Homebrew is an AI R&D Lab. We train our own models, are the creators and maintainers of popular open-source AI tools:
- Jan: Desktop Copilot (>1 million downloads)
- Cortex: Local, open-source alternative to OpenAI Platform
- Menlo: GPU Training Cluster
We are a fully remote company. In the long term, our objective is to train useful, safe AI that helps improve humanity.
Job Description
We are seeking an experienced HPC Engineer to design, deploy, and maintain a high-performance computing (HPC) cluster for our AI training workloads. The successful candidate will be responsible for setting up a GPU-based training cluster together with our Research team, and ensuring that works well with our Model Training Algorithms.
Key Responsibilities:
- Design and deploy a GPU-based HPC cluster using industry-standard components (eg, NVIDIA DGX/HGX, or similar), including the design of nodes (eg NVLink, SXM)

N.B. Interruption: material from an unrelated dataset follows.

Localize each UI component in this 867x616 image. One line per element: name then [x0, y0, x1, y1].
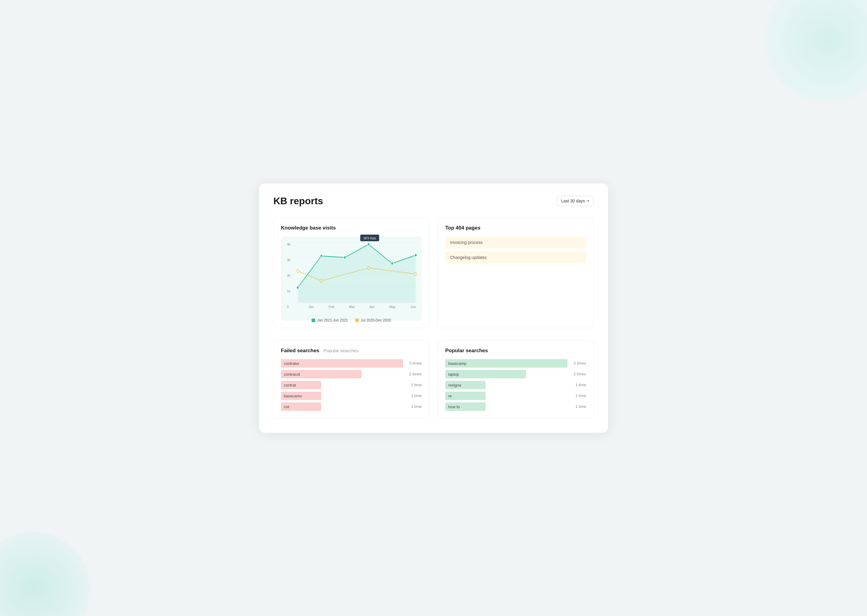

- Configure and optimize the cluster for high-performance computing, focusing on AI workloads (eg, PyTorch, Torch or similar).
- Implement and manage cluster management software (eg, Kubeflow, Slurm or similar).
- Design cluster for high-bandwidth, low-latency network performance in GPU clusters (InfiniBand, Ethernet RDMA, and/or RoCE), using scalable and efficient network topologies (Fat Tree, Dragonfly, and/or Torus)
- Troubleshoot and resolve issues related to cluster performance, hardware failures, and software glitches.